* [Exercise description] Each entry should be restated word for word, with all pictures left out.

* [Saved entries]

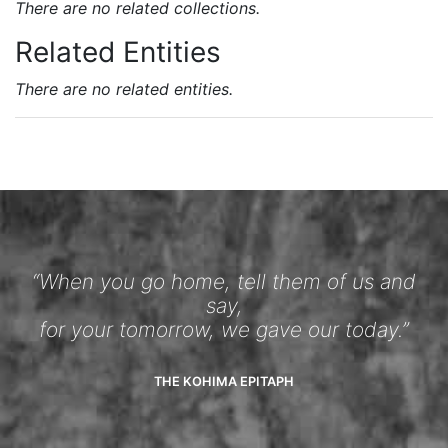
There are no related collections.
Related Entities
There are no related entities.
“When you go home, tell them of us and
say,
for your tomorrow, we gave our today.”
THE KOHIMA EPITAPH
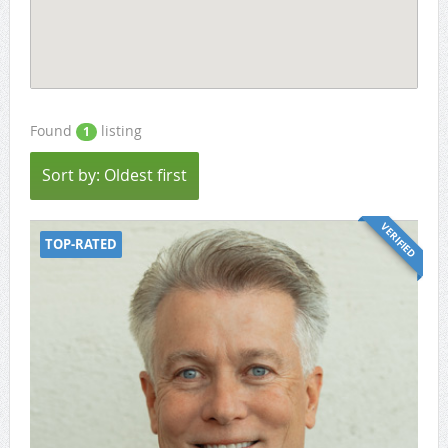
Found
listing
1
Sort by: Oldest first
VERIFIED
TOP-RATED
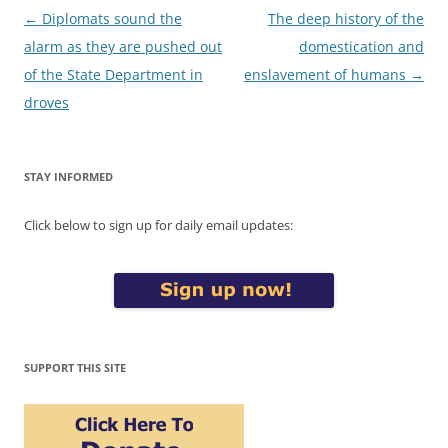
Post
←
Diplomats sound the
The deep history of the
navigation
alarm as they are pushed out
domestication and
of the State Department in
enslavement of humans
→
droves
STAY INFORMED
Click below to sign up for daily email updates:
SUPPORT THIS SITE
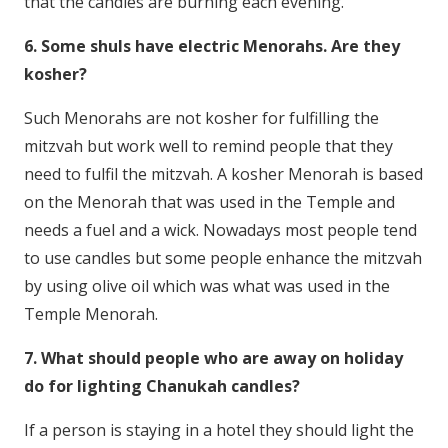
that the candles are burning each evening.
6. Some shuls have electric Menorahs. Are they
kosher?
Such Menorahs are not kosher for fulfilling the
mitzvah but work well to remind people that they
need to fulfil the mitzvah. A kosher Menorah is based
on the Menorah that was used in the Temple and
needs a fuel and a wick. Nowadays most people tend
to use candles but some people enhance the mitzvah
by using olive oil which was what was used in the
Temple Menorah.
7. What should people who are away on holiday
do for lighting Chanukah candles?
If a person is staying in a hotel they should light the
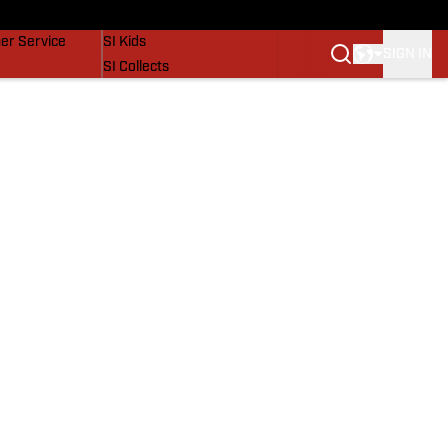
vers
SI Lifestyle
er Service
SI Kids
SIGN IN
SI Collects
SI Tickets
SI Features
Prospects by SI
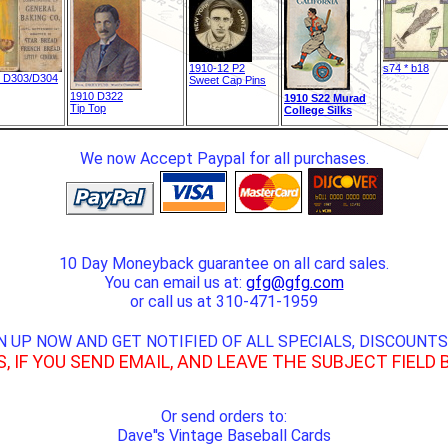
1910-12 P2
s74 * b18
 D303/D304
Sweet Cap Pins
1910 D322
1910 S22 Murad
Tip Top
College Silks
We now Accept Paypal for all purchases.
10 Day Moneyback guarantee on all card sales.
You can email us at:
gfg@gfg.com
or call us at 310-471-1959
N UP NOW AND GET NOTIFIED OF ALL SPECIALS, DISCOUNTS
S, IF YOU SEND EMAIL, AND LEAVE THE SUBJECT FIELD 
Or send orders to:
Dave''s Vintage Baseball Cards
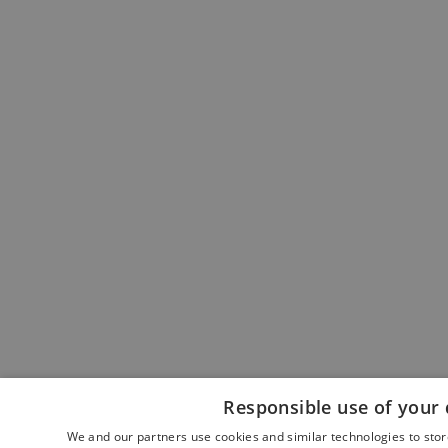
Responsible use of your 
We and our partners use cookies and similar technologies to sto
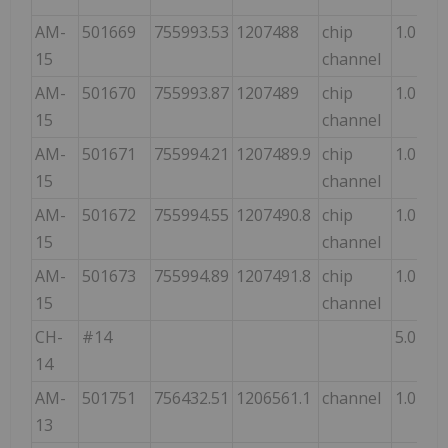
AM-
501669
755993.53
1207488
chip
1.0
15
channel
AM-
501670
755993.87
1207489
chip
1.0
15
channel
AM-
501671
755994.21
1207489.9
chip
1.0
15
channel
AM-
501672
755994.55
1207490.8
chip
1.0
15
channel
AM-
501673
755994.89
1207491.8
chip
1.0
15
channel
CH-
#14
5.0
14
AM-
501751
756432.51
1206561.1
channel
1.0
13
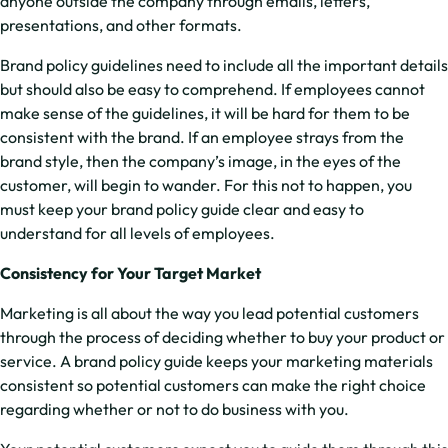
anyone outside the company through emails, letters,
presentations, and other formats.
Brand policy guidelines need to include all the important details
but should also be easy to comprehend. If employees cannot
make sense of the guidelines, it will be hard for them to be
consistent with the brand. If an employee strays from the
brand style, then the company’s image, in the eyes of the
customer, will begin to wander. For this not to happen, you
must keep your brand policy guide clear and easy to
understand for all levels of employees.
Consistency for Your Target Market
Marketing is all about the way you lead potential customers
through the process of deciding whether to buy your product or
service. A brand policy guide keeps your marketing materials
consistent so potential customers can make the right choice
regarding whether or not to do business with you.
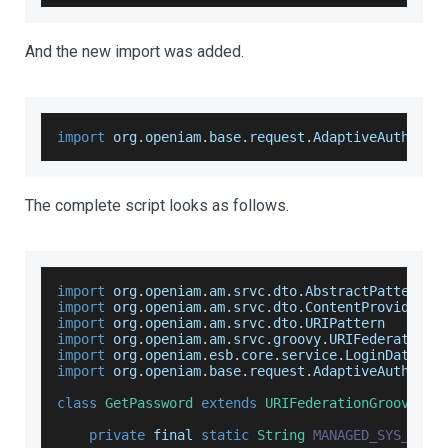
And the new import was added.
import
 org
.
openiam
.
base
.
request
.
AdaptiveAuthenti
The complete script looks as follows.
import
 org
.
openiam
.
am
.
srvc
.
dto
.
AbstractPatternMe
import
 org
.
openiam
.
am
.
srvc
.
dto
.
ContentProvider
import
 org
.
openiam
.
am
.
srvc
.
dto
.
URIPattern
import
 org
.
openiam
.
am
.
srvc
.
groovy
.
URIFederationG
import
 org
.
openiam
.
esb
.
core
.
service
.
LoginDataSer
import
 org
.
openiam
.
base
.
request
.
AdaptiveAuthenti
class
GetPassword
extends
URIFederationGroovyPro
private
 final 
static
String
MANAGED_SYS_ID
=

* [Written answer]
There are no related collections.
Related Entities
There are no related entities.
“When you go home, tell them of us and
say,
for your tomorrow, we gave our today.”
THE KOHIMA EPITAPH
Found
listing
1
Sort by: Oldest first
VERIFIED
TOP-RATED
Post
←
Diplomats sound the
The deep history of the
navigation
alarm as they are pushed out
domestication and
of the State Department in
enslavement of humans
→
droves
STAY INFORMED
Click below to sign up for daily email updates:
SUPPORT THIS SITE
that the candles are burning each evening.
6. Some shuls have electric Menorahs. Are they
kosher?
Such Menorahs are not kosher for fulfilling the
mitzvah but work well to remind people that they
need to fulfil the mitzvah. A kosher Menorah is based
on the Menorah that was used in the Temple and
needs a fuel and a wick. Nowadays most people tend
to use candles but some people enhance the mitzvah
by using olive oil which was what was used in the
Temple Menorah.
7. What should people who are away on holiday
do for lighting Chanukah candles?
If a person is staying in a hotel they should light the
vers
SI Lifestyle
er Service
SI Kids
SIGN IN
SI Collects
SI Tickets
SI Features
Prospects by SI
1910-12 P2
s74 * b18
 D303/D304
Sweet Cap Pins
1910 D322
1910 S22 Murad
Tip Top
College Silks
We now Accept Paypal for all purchases.
10 Day Moneyback guarantee on all card sales.
You can email us at:
gfg@gfg.com
or call us at 310-471-1959
N UP NOW AND GET NOTIFIED OF ALL SPECIALS, DISCOUNTS
S, IF YOU SEND EMAIL, AND LEAVE THE SUBJECT FIELD 
Or send orders to:
Dave''s Vintage Baseball Cards
Responsible use of your 
We and our partners use cookies and similar technologies to sto
AM-
501669
755993.53
1207488
chip
1.0
15
channel
AM-
501670
755993.87
1207489
chip
1.0
15
channel
AM-
501671
755994.21
1207489.9
chip
1.0
15
channel
AM-
501672
755994.55
1207490.8
chip
1.0
15
channel
AM-
501673
755994.89
1207491.8
chip
1.0
15
channel
CH-
#14
5.0
14
AM-
501751
756432.51
1206561.1
channel
1.0
13
anyone outside the company through emails, letters,
presentations, and other formats.
Brand policy guidelines need to include all the important details
but should also be easy to comprehend. If employees cannot
make sense of the guidelines, it will be hard for them to be
consistent with the brand. If an employee strays from the
brand style, then the company’s image, in the eyes of the
customer, will begin to wander. For this not to happen, you
must keep your brand policy guide clear and easy to
understand for all levels of employees.
Consistency for Your Target Market
Marketing is all about the way you lead potential customers
through the process of deciding whether to buy your product or
service. A brand policy guide keeps your marketing materials
consistent so potential customers can make the right choice
regarding whether or not to do business with you.
And the new import was added.
import
 org
.
openiam
.
base
.
request
.
AdaptiveAuthenti
The complete script looks as follows.
import
 org
.
openiam
.
am
.
srvc
.
dto
.
AbstractPatternMe
import
 org
.
openiam
.
am
.
srvc
.
dto
.
ContentProvider
import
 org
.
openiam
.
am
.
srvc
.
dto
.
URIPattern
import
 org
.
openiam
.
am
.
srvc
.
groovy
.
URIFederationG
import
 org
.
openiam
.
esb
.
core
.
service
.
LoginDataSer
import
 org
.
openiam
.
base
.
request
.
AdaptiveAuthenti
class
GetPassword
extends
URIFederationGroovyPro
private
 final 
static
String
MANAGED_SYS_ID
=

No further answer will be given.